PROBLEM DETAILS
Every line in the records below with the string "มอบท" is to be copied out.
==================================================
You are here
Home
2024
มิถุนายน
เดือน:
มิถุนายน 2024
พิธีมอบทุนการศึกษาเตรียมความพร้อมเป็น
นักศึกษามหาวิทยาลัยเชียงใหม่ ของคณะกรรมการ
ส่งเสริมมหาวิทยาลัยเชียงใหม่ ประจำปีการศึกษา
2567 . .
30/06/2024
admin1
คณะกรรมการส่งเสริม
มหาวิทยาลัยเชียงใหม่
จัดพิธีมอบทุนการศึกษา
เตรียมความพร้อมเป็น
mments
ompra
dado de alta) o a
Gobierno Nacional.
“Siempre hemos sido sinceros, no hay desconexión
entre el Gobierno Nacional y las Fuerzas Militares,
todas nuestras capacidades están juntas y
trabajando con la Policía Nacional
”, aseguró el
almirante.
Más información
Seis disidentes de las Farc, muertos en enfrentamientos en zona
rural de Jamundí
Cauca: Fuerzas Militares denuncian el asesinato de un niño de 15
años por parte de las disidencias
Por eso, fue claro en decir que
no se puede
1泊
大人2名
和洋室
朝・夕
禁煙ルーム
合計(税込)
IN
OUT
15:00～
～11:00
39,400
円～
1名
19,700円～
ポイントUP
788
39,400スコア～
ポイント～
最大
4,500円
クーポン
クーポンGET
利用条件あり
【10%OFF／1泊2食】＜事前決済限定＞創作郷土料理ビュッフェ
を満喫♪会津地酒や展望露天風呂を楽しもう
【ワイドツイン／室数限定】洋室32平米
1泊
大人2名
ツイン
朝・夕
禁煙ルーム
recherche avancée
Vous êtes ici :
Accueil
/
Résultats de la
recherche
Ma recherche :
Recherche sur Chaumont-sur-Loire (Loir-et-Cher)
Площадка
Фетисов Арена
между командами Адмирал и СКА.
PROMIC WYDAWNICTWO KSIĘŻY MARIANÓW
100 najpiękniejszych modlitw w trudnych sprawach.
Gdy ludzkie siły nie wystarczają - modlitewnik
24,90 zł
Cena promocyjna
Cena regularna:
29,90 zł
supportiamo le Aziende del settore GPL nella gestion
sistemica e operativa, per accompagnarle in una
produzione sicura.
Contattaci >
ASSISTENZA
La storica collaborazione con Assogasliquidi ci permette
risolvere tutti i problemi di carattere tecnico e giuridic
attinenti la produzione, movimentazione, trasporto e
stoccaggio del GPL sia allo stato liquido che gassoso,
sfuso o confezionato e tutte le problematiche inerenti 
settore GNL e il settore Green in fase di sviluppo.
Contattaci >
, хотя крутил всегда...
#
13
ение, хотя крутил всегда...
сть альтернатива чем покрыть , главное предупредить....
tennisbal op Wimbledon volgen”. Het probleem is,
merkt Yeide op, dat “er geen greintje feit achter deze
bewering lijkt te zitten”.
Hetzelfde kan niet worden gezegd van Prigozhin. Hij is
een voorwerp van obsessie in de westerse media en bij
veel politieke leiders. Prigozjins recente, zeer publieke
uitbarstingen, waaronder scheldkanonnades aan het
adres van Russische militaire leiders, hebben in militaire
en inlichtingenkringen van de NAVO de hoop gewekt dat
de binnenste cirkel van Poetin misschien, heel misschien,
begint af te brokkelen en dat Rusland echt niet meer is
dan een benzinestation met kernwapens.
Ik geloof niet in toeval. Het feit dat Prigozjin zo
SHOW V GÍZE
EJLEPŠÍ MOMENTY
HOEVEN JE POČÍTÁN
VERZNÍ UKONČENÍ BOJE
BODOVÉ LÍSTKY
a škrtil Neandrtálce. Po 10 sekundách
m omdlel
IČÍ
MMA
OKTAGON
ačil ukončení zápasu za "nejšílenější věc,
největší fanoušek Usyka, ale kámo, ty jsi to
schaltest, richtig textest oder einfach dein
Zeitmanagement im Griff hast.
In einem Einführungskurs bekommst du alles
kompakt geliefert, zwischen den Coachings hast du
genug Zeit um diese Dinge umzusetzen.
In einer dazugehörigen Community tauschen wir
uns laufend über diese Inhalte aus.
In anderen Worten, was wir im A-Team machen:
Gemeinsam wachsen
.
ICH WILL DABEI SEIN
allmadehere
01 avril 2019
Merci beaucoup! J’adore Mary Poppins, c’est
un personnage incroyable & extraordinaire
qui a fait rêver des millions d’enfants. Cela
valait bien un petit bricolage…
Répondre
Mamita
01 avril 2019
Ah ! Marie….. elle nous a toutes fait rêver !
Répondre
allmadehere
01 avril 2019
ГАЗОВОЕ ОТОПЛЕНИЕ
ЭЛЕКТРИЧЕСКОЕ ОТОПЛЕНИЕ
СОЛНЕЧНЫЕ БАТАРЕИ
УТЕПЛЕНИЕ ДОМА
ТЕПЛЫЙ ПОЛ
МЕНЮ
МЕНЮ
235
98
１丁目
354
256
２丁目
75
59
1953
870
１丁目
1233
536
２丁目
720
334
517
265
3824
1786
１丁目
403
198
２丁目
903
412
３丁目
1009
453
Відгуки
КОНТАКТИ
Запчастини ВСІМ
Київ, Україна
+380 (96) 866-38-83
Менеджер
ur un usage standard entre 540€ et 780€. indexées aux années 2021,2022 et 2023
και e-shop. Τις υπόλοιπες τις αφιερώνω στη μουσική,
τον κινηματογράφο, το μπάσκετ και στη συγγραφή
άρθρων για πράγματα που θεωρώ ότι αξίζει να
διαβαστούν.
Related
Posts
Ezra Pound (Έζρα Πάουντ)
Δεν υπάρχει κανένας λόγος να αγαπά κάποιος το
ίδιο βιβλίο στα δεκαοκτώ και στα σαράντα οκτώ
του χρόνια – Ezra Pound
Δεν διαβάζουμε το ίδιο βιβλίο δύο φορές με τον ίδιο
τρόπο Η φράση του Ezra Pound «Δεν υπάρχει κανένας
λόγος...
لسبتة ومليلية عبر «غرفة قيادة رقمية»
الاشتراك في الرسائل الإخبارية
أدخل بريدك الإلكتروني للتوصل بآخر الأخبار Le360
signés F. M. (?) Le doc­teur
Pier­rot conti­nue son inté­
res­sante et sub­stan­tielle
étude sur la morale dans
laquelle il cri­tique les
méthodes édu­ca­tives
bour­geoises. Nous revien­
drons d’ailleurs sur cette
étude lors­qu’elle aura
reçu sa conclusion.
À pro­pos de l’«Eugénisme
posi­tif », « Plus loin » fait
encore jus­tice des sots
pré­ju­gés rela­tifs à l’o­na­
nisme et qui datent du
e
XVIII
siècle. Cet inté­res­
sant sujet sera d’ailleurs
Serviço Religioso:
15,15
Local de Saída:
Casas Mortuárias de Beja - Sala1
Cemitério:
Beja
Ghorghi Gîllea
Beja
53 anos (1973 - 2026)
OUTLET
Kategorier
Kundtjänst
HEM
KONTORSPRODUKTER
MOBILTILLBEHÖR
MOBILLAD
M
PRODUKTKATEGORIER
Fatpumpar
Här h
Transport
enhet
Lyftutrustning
==================================================
REPLY
พิธีมอบทุนการศึกษาเตรียมความพร้อมเป็น
จัดพิธีมอบทุนการศึกษา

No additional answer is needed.